Tuesday 26 August 2014

I was humble once and I was awesome at it or 5 Rules to Being a Great Team Lead


I often mock humility with my favourite saying "I was humble once and I was awesome at it."

The truth is that I think humility is a virtue. It is a moral excellence and one that many claim to possess but then fail miserably at.

The reason I bring it up in this context is because you can not enable and serve a team unless you possess the ability to put yourself last and not aspire to take the credit.

In the last few years, I have worked with egos that would sink the Titanic.
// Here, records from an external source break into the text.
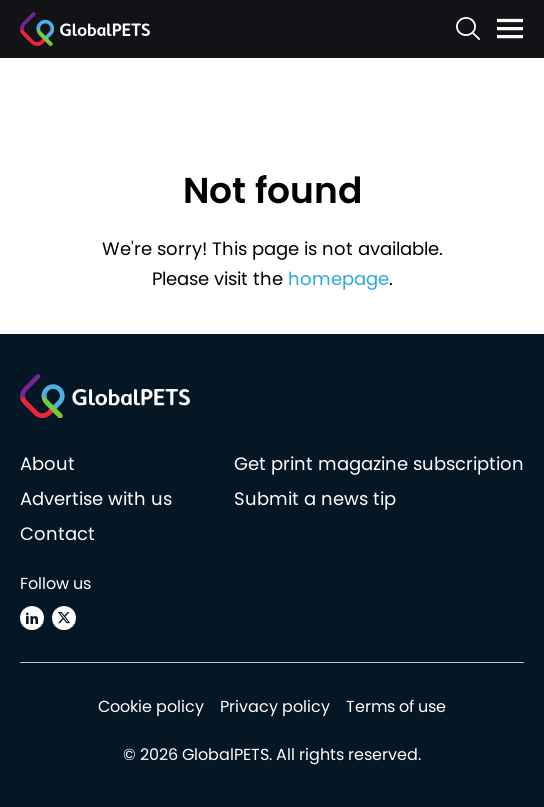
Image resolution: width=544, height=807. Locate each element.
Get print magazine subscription (379, 463)
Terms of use (396, 706)
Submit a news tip (315, 498)
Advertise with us (96, 498)
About (47, 463)
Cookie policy (151, 706)
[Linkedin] (32, 618)
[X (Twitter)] (64, 618)
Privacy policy (275, 706)
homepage (338, 278)
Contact (57, 533)
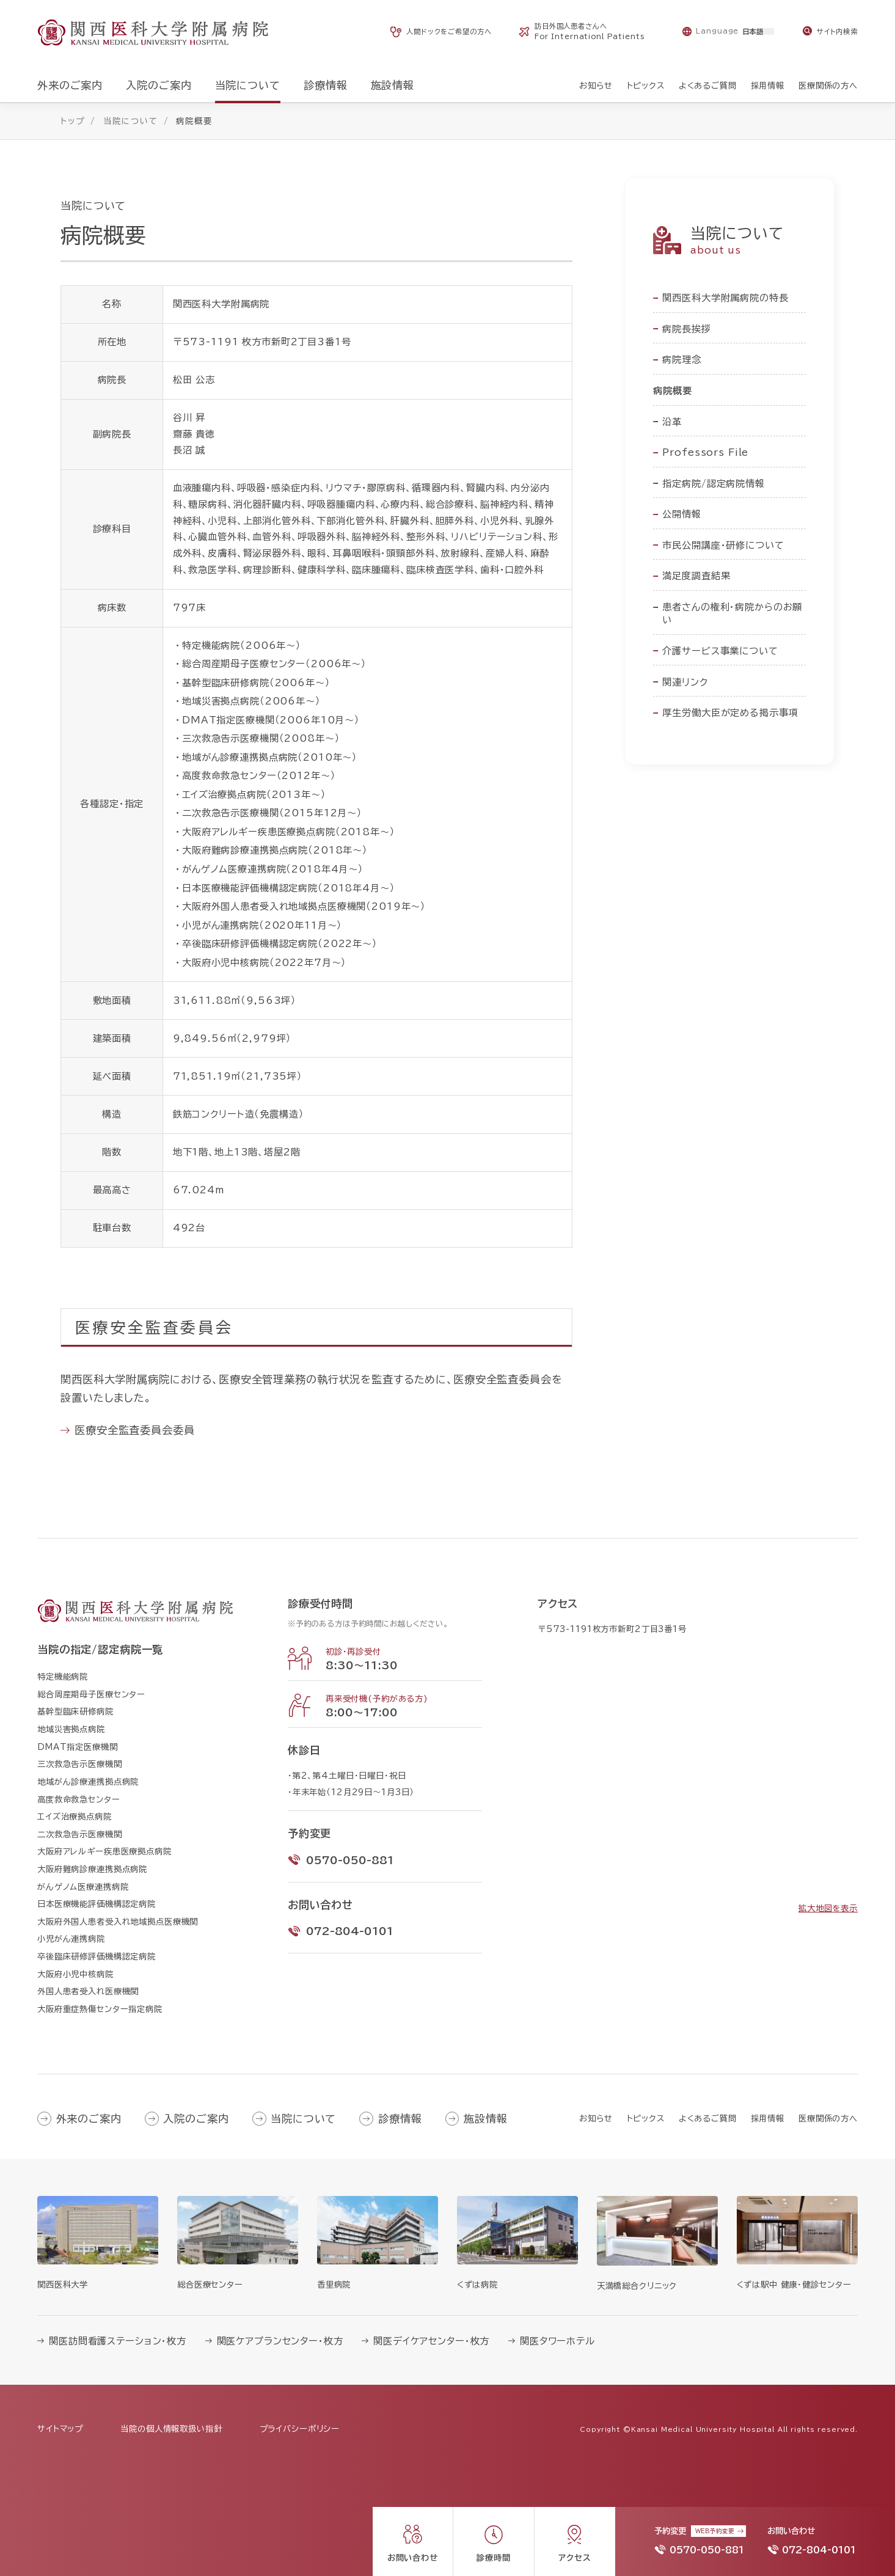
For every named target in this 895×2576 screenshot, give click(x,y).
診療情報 (400, 2118)
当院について (303, 2118)
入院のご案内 (195, 2118)
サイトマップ (60, 2428)
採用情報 (767, 2118)
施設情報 (485, 2118)
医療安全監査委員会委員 (134, 1430)
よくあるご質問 (708, 2118)
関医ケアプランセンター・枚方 (280, 2341)
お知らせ (595, 2118)
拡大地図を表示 (828, 1908)
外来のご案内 (89, 2118)
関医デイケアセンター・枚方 (431, 2341)
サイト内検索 (837, 31)
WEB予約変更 (714, 2531)
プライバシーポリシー (300, 2428)
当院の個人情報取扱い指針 (171, 2428)
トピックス (646, 2118)
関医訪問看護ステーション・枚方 (117, 2341)
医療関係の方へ (828, 2118)
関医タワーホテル (557, 2341)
Most have been brilliant individuals that for some reason craved the acknowledgement of their brilliance to sustain them.

There is one thing that I do well and it is building teams. That doesn't mean I am awesome at hiring geniuses. It doesn't mean I am great at finding combinations of people that work together. That doesn't mean my teams exist because of me. The one thing I do well is serve my teams. I exist to build a safe and sustaining environment that allows people to do their jobs.
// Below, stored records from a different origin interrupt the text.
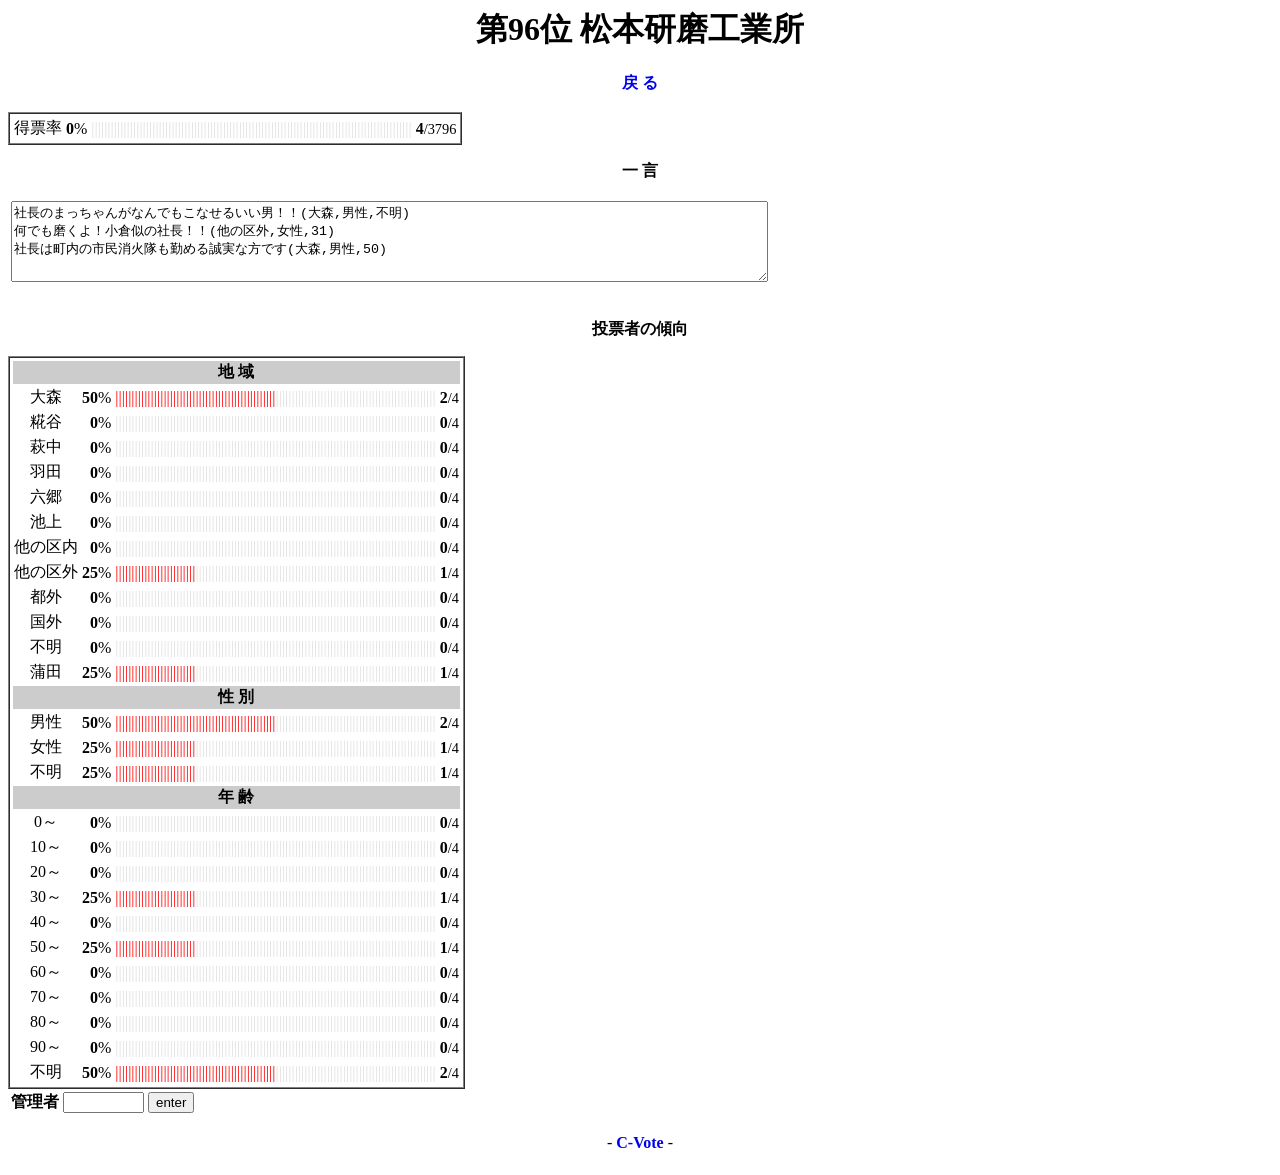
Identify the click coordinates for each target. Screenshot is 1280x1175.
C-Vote (639, 1157)
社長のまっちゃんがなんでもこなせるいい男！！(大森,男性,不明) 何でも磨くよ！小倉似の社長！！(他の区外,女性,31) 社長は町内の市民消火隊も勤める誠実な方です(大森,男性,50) (435, 249)
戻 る (640, 82)
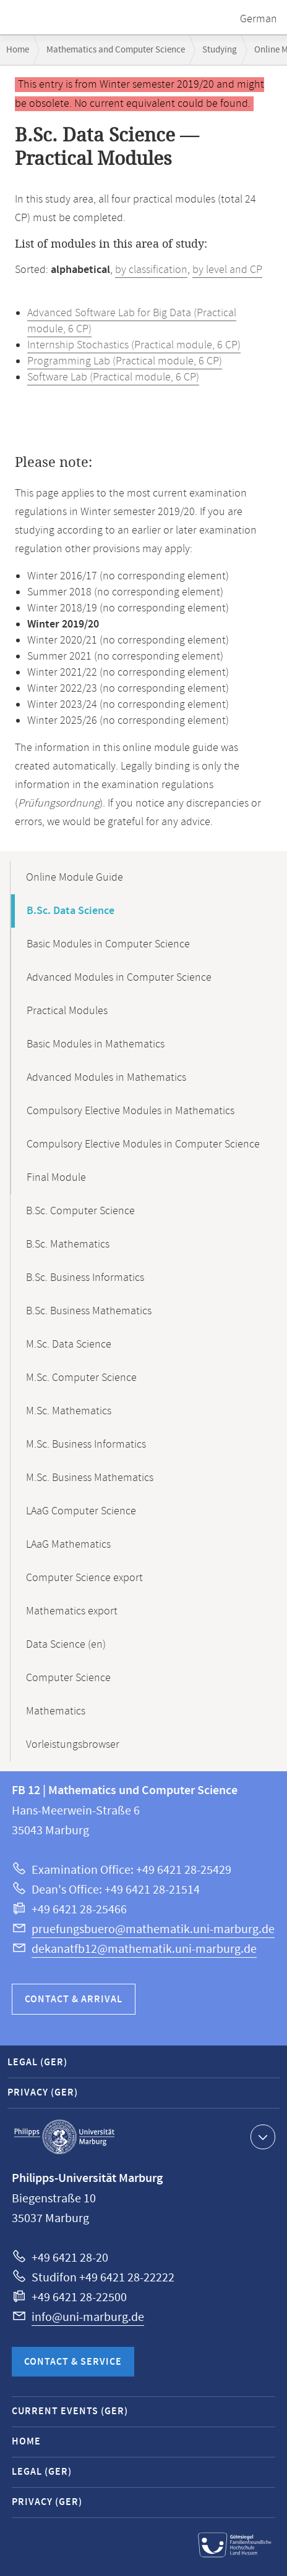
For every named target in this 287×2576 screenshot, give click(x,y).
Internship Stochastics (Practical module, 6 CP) (134, 345)
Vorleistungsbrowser (72, 1744)
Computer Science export (84, 1578)
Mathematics (55, 1711)
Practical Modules (67, 1011)
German (258, 19)
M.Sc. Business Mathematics (89, 1478)
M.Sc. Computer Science (81, 1377)
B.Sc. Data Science (70, 911)
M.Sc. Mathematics (68, 1411)
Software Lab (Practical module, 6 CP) (113, 377)
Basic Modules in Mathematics (96, 1044)
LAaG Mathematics (68, 1544)
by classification (151, 269)
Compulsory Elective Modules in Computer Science (143, 1144)
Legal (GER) (37, 2062)
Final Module (56, 1177)
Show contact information (261, 2136)
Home (17, 50)
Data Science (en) (66, 1644)
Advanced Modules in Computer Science (119, 977)
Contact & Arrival (73, 1999)
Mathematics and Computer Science (115, 50)
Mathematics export (72, 1611)
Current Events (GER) (70, 2411)
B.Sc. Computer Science (80, 1211)
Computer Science (68, 1678)
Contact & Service (73, 2362)
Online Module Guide (74, 877)
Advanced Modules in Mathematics (106, 1077)
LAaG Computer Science (81, 1511)
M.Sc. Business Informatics (86, 1444)
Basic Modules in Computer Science (108, 944)
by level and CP (227, 269)
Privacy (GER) (42, 2092)
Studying (219, 50)
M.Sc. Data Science (68, 1344)
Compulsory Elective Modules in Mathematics (130, 1111)
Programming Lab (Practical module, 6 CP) (124, 361)
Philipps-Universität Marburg (64, 2137)
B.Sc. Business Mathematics (89, 1311)
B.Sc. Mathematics (67, 1244)
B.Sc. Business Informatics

People want to do good work. They want the 8 hours they spend every day to mean something. Most people don't want to run the world. In fact, they want that kind of rubbish to be kept out of their way so they can contribute to the best of their abilities.
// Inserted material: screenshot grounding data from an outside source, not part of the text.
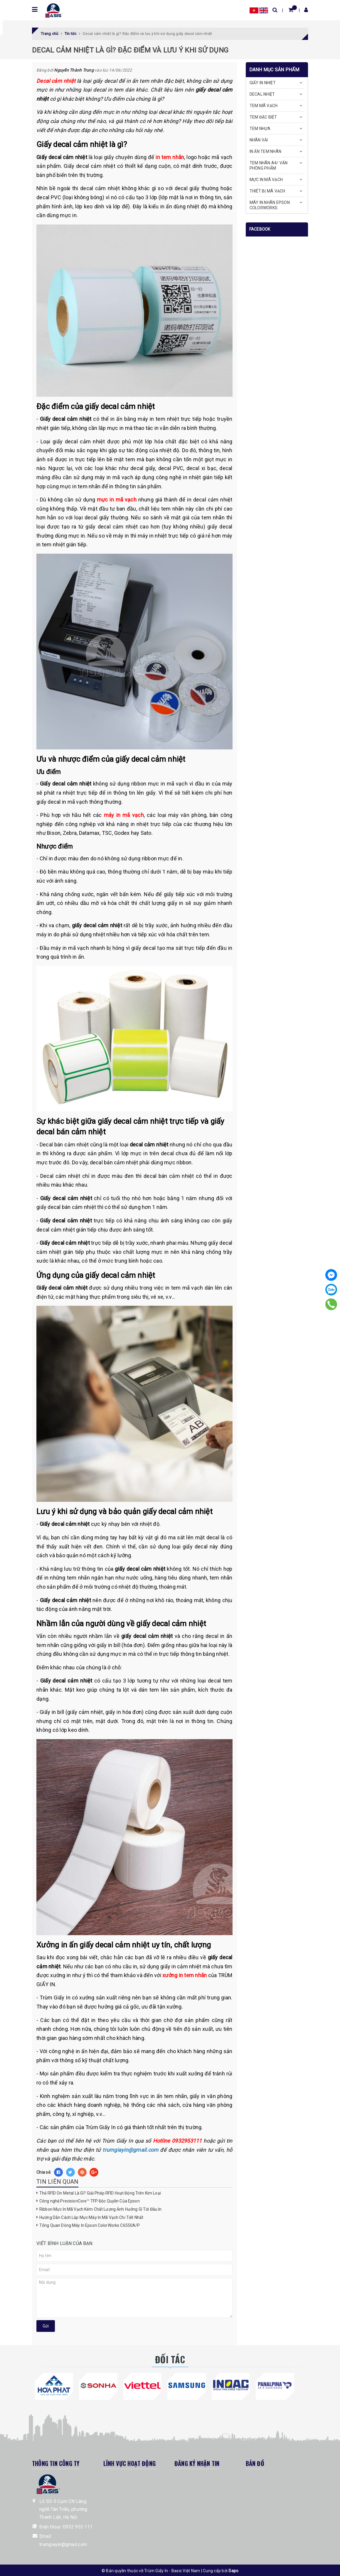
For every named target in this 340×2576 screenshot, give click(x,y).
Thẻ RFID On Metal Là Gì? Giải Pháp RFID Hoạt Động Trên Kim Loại (100, 2193)
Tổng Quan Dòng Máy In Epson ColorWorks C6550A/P (89, 2225)
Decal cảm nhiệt (55, 81)
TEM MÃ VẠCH (264, 105)
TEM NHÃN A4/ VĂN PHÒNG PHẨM (269, 165)
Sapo (233, 2570)
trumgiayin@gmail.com (63, 2544)
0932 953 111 (77, 2527)
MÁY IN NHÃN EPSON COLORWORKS (270, 205)
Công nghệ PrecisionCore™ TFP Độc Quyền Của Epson (89, 2201)
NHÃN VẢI (259, 140)
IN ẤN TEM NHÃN (266, 151)
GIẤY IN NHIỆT (263, 82)
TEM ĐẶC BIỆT (263, 117)
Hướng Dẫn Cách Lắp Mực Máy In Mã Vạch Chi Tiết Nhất (91, 2217)
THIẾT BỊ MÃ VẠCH (267, 191)
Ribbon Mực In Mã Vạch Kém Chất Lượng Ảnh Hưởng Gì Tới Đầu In (100, 2209)
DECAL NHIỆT (262, 94)
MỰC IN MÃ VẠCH (266, 179)
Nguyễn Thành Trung (74, 70)
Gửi (46, 2326)
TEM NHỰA (260, 128)
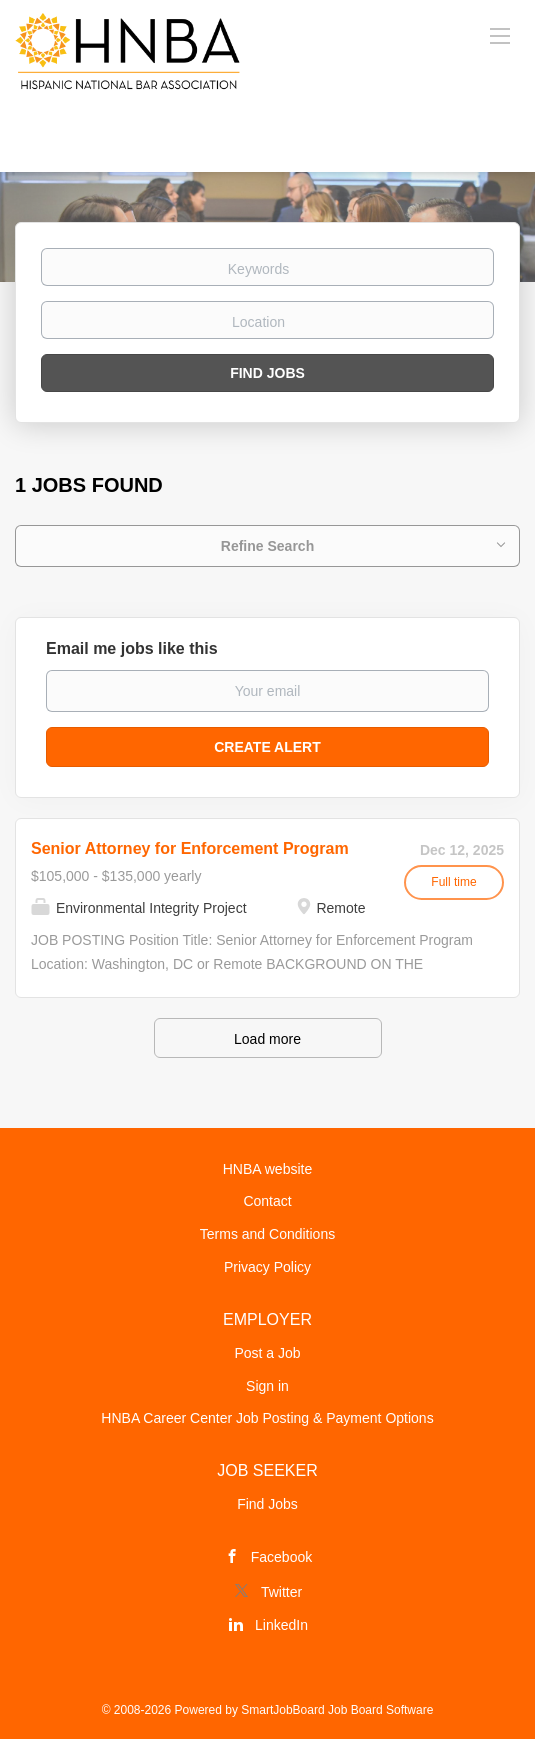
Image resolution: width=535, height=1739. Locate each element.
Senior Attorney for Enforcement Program (190, 848)
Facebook (281, 1557)
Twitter (281, 1592)
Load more (267, 1039)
I have five rules that I believe make a great team lead:

  1. Lead from behind - enable your team to do what they do best. Don't pull them along by a collar;
  2. Share the fame and share the blame - don't single anyone out as a hero or a villain. Teams produce great results, not individuals;
  3. Celebrate all the wins, no matter the size - don't wait for external validation to celebrate your team. Make the little moments big moments and the big moments, amazing;
  4. Lead the charge and die trying - always be part of delivery and contribute to success. No one will follow you if they don't think you truly understand what it is like to be them; and 
  5. Have fun - life is too short to be serious all the time. There is a time for seriousness and that is usually with your clients. With your team, you should be a person who laughs or cries or falls flat on your face. Being real will allow people to be themselves and when they are themselves, they will be great.
Humility involves succeeding and failing. Both are valid. Failing is ok as long as you learn from it. Success is ok as long is it doesn't go to your head.